Desencarnou em 15 de fevereiro de 1926 como um justo, rodeado de amigos e discípulos, na mesma casa onde o conheci.


NOTAS

(1) “Les Apparitions materialisées”, T. 1º, p. 2.
(2) Op. Cit. T. 2º, p. 824.
(3) "Esta é uma pesquisa experimental que, avançando lenta mas progressivamente, oferece, necessariamente, explicações sobre as coisas, que um dia se tornarão incontestavelmente demonstráveis em tudo o que ainda é apenas presumível sob a aparência dos fatos." (Nota do PENSE).
(4) O pesquisador espírita comandante Louis Darget (1847-1923), de Tours, amigo de Gabriel Delanne e Léon Denis, realizou pesquisas sobre os raios V (eflúvios ódicos) e fotografias dos espíritos. Foi pioneiro nas pesquisas de efluviografia e captação, em chapas fotográficas, da configuração dos eflúvios ódicos. Obteve várias fotografias de eflúvios humanos e de fotografias do pensamento, antecipando as experiências com a Kirliangrafia. Publicou diversos artigos em revistas espíritas sob o pseudônimo de Comandante Tégrad. (Nota do PENSE).
(5) "Senhor doutor Abreu, tenha a bondade de entrar". (Nota do PENSE).
(6) Jean-Baptiste Roustaing (1805-1879), advogado e líder espírita de Bordéus, França, contemporâneo de Allan Kardec, publicou a obra Os Quatro Evangelhos (1866), compilação em três volumes de mensagens mediúnicas obtidas pela médium belga Émilie Collignon. Obra religiosa, de nítida influência católica, fundamenta-se na tese de que Jesus era um agênere, não possuía corpo físico, mas um corpo fluídico, causando o primeiro cisma no Espiritismo francês. No Brasil, a Federação Espírita Brasileira (FEB) adotou a obra de Roustaing, provocando assim uma cisão quase irreversível no movimento espírita brasileiro. (Nota do PENSE).
(7) Foi assim que ele falou.
(8) O 3º Congresso Internacional de Espiritismo foi realizado em Paris, França, de 6 a 13 de setembro de 1925, sob a coordenação de Jean Meyer (1855-1931), pesquisador e escritor espírita suíço. Devido à dificuldade de locomoção, Gabriel Delanne não pôde comparecer ao evento. Atendendo a pedidos de Meyer e do espírito Jerônimo de Praga, Léon Denis, mesmo em idade avançada, participa do congresso, do qual foi presidente de honra.
(9) “Compte rendu du Congres de 1925”, edição Jean Meyer, p. 25.
"Nós consideramos nosso trabalho uma bênção divina, pois é aí que reside toda a potência, toda ciência, toda justiça, toda bondade e todo amor." (Nota complementar do PENSE).
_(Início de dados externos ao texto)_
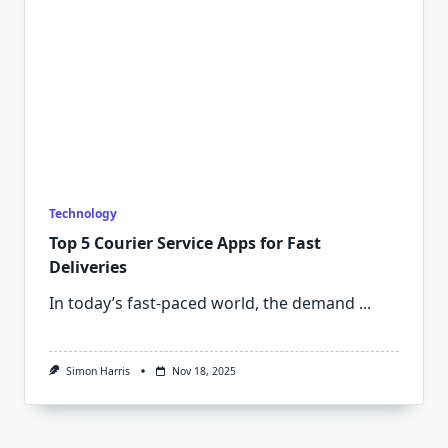
Technology
Top 5 Courier Service Apps for Fast
Deliveries
In today’s fast-paced world, the demand
...
Simon Harris
Nov 18, 2025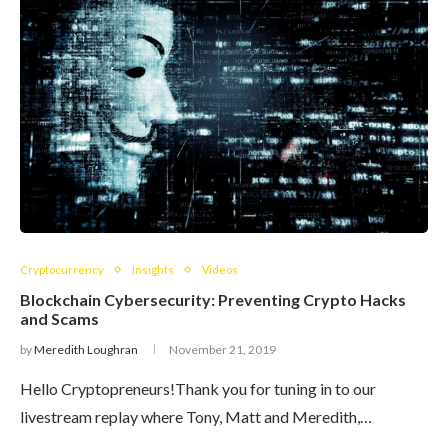
Cryptocurrency
Insights
Videos
Blockchain Cybersecurity: Preventing Crypto Hacks
and Scams
by
Meredith Loughran
November 21, 2019
Hello Cryptopreneurs!Thank you for tuning in to our
livestream replay where Tony, Matt and Meredith,…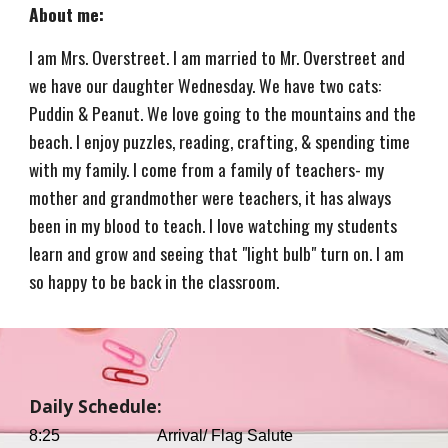
About me:
I am Mrs. Overstreet. I am married to Mr. Overstreet and
we have our daughter Wednesday. We have two cats:
Puddin & Peanut. We love going to the mountains and the
beach. I enjoy puzzles, reading, crafting, & spending time
with my family. I come from a family of teachers- my
mother and grandmother were teachers, it has always
been in my blood to teach. I love watching my students
learn and grow and seeing that "light bulb" turn on. I am
so happy to be back in the classroom.
Daily Schedule:
8:25
Arrival/ Flag Salute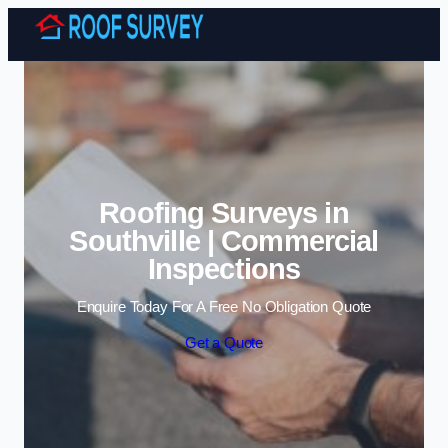
Skip to content
Roofing Surveys in
Southville | Commercial
Inspections
Enquire Today For A Free No Obligation Quote
Get a Quote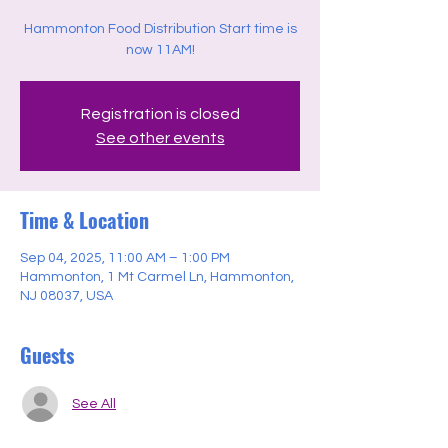
Hammonton Food Distribution Start time is
now 11AM!
Registration is closed
See other events
Time & Location
Sep 04, 2025, 11:00 AM – 1:00 PM
Hammonton, 1 Mt Carmel Ln, Hammonton,
NJ 08037, USA
Guests
See All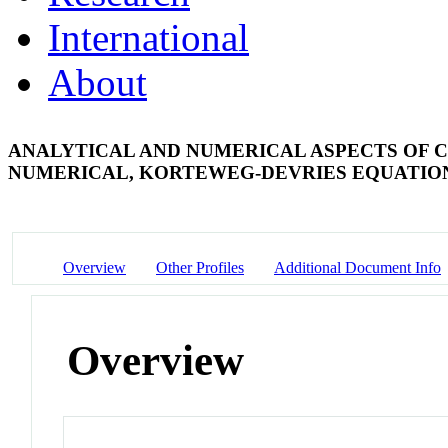
International
About
ANALYTICAL AND NUMERICAL ASPECTS OF C
NUMERICAL, KORTEWEG-DEVRIES EQUATI
Overview
Other Profiles
Additional Document Info
Overview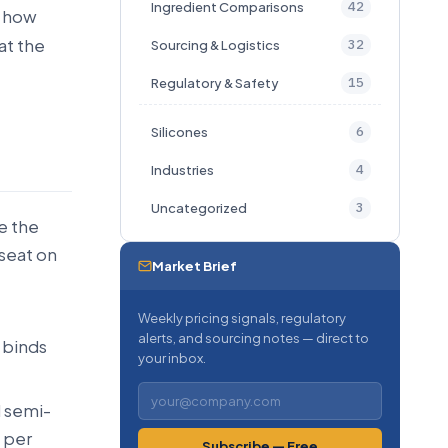
42
Ingredient Comparisons
s how
at the
32
Sourcing & Logistics
15
Regulatory & Safety
6
Silicones
4
Industries
3
Uncategorized
e the
 seat on
Market Brief
Weekly pricing signals, regulatory
alerts, and sourcing notes — direct to
 binds
your inbox.
d semi-
 per
Subscribe — Free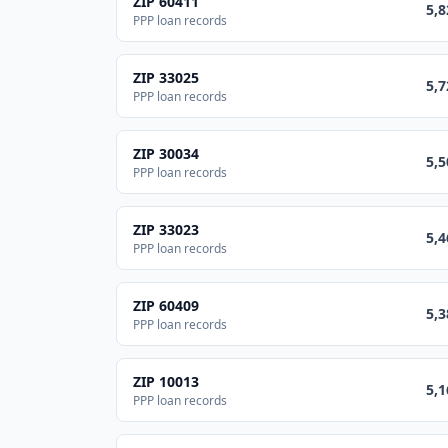
ZIP
60411
5,8
PPP loan records
ZIP
33025
5,7
PPP loan records
ZIP
30034
5,5
PPP loan records
ZIP
33023
5,4
PPP loan records
ZIP
60409
5,3
PPP loan records
ZIP
10013
5,1
PPP loan records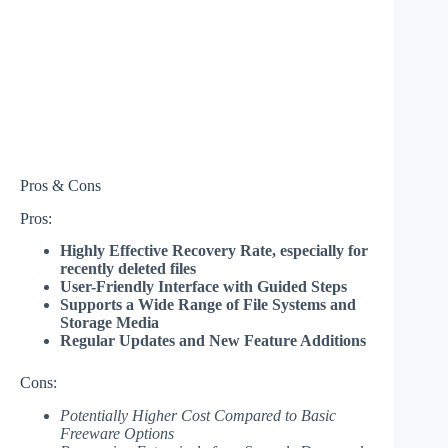
Pros & Cons
Pros:
Highly Effective Recovery Rate, especially for
recently deleted files
User-Friendly Interface with Guided Steps
Supports a Wide Range of File Systems and
Storage Media
Regular Updates and New Feature Additions
Cons:
Potentially Higher Cost Compared to Basic
Freeware Options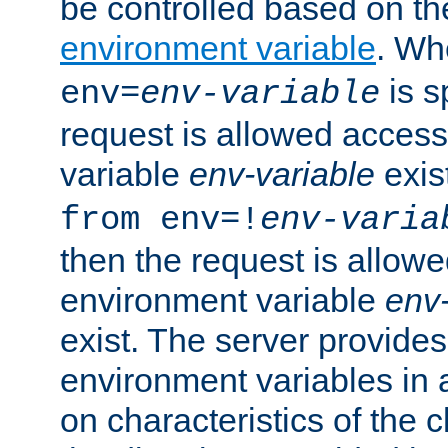
be controlled based on th
environment variable
. W
is s
env=
env-variable
request is allowed access
variable
env-variable
exis
from env=!
env-varia
then the request is allowe
environment variable
env-
exist. The server provides 
environment variables in 
on characteristics of the c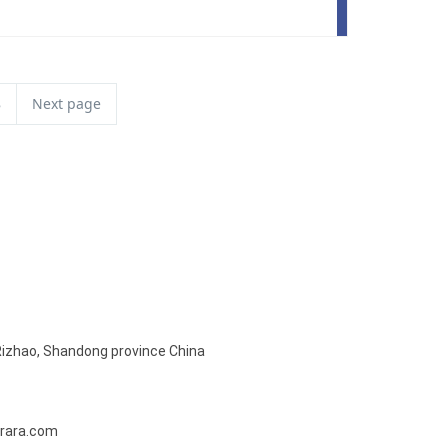
8
Next page
Rizhao, Shandong province China
rara.com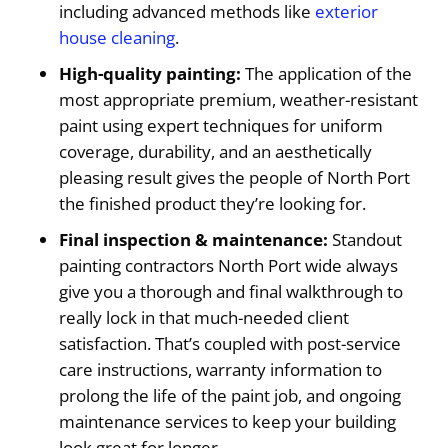
including advanced methods like
exterior
house cleaning
.
High-quality painting:
The application of the
most appropriate premium, weather-resistant
paint using expert techniques for uniform
coverage, durability, and an aesthetically
pleasing result gives the people of North Port
the finished product they’re looking for.
Final inspection & maintenance:
Standout
painting contractors North Port wide always
give you a thorough and final walkthrough to
really lock in that much-needed client
satisfaction. That’s coupled with post-service
care instructions, warranty information to
prolong the life of the paint job, and ongoing
maintenance services to keep your building
look great for longer.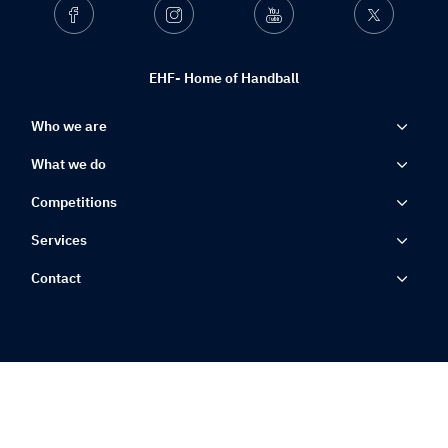
Facebook
Instagram
Youtube
Twitter
EHF- Home of Handball
Who we are
What we do
Competitions
Services
Contact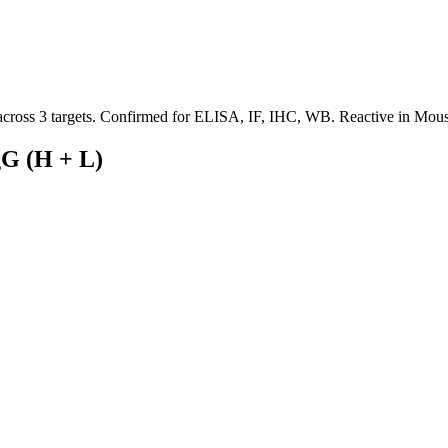
 across 3 targets. Confirmed for ELISA, IF, IHC, WB. Reactive in Mous
gG (H + L)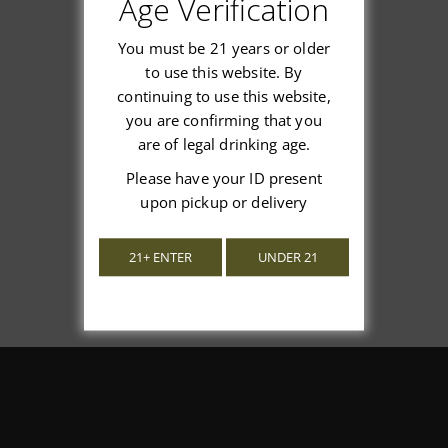
Age Verification
You must be 21 years or older
to use this website. By
continuing to use this website,
We’re looking for stars!
you are confirming that you
are of legal drinking age.
Let us know what you think
Please have your ID present
upon pickup or delivery
Be the first to write a review!
21+ ENTER
UNDER 21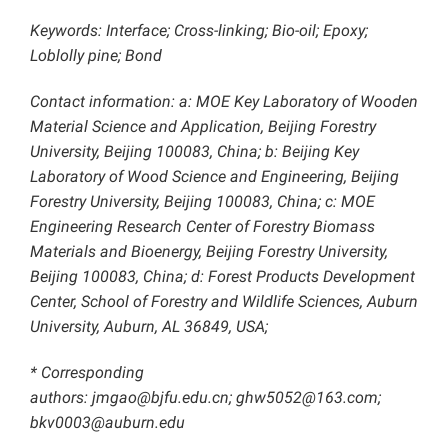
Keywords: Interface; Cross-linking; Bio-oil; Epoxy;
Loblolly pine; Bond
Contact information: a: MOE Key Laboratory of Wooden
Material Science and Application, Beijing Forestry
University, Beijing 100083, China; b: Beijing Key
Laboratory of Wood Science and Engineering, Beijing
Forestry University, Beijing 100083, China; c: MOE
Engineering Research Center of Forestry Biomass
Materials and Bioenergy, Beijing Forestry University,
Beijing 100083, China; d: Forest Products Development
Center, School of Forestry and Wildlife Sciences, Auburn
University, Auburn, AL 36849, USA;
* Corresponding
authors: jmgao@bjfu.edu.cn; ghw5052@163.com;
bkv0003@auburn.edu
Silvino Canuto Abreu (1892-1980), erudito, tradutor e escritor espírita, profundo conhecedor da história do Espiritismo, adquiriu vários documentos de Allan Kardec quando esteve na França, antes da II Guerra Mundial. Era formado em farmácia, medicina e direito. Foi fundador e presidente da Associação Paulista de Homeopatia. Escreveu os livros: O Livro dos Espíritos e sua Tradição Histórica e Lendária; O Evangelho por Fora; Bezerra de Menezes: Subsídios para a História do Espiritismo no Brasil até o ano de 1895; O Primeiro Livro dos Espíritos de Allan Kardec - 1857, edição bilingue.



Fontes: “Metapsíquica” – revista bimestral da Sociedade Metapsíquica de São Paulo (SMSP), ano I - nº 1 - abril/maio de 1936. Texto finalizado em 1º de julho de 1927.